愛媛県にある四国電力伊方原子力発電所3号機について広島高等裁判所は、「原発の安全性に影響を及ぼす大規模自然災害が発生する可能性が高いとはいえない」として去年1月の仮処分の判断を取り消し、運転を認める決定をしました。
愛媛県にある伊方原発3号機について、広島高等裁判所は、去年1月、山口県南東部にある島の住民3人の申し立てを受け、地震や火山の噴火による具体的な危険があるとして、運転を認めない仮処分の決定を出しました。
四国電力が異議を申し立てたのを受けて、広島高裁の別の裁判長のもと、原発の敷地の近くに活断層があるかどうかや、およそ130キロ離れた熊本県の阿蘇山で巨大噴火が起きた場合の影響などが争われました。
18日の決定で、広島高裁の横溝邦彦裁判長は、去年の仮処分の判断を取り消し、運転を認めました。
決定では、地震の揺れについて「海上探査の結果、原発の敷地の至近距離に活断層はないとした四国電力の評価に不合理な点はなく、南海トラフの地震による揺れの評価も不合理とは認められない」と指摘しました。
また、阿蘇山の噴火については「今後数十年か100年程度の間の噴火の危険については専門家の間でも意見が分かれ、現在の科学的見解では、原発の運転期間中に破局的噴火が発生する可能性が高いとはいえない」と指摘しました。
そのうえで「原発の安全性に影響を及ぼす大規模自然災害が発生する可能性が高いとはいえない」としました。
伊方原発3号機をめぐって四国電力は、再稼働に向けて設置が義務づけられたテロ対策などの施設が完成することし10月までは、運転停止が続くという見通しを示していて、今後、再稼働するまでには半年以上かかるとみられます。
仮処分の内容はどうだったのか
今回の判決は2020年1月17日の仮処分を否定した内容ですが、仮処分の内容はどうだったのでしょうか。
広島高裁は四国電力伊方原発3号機運転差し止めを認めた理由として、1.伊方原発の敷地から2キロメートル以内と想定される近くに活断層がある可能性を否定できないこと、2.阿蘇山が大きな噴火をした際の火山灰などの噴出規模が、四国電の想定の「約3~5倍にのぼる」と指摘し、噴火想定が過小だと判断。これを前提とした規制委の判断を「不合理」と批判していました。
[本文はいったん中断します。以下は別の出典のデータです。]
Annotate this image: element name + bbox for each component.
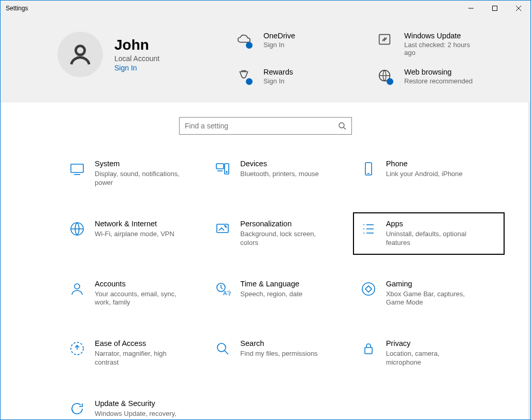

伊方原発は、原発の600メートル沖には、世界最大級の中央構造線の主断層が走っており、世界で最も活断層に近い原発と言われています。
安易な再稼働は疑問です。安全確認をしっかり行うだけでなく4つのプレートが重なり合う日本で原発を作ること自体どうなのかという議論をしてもらいたいですね。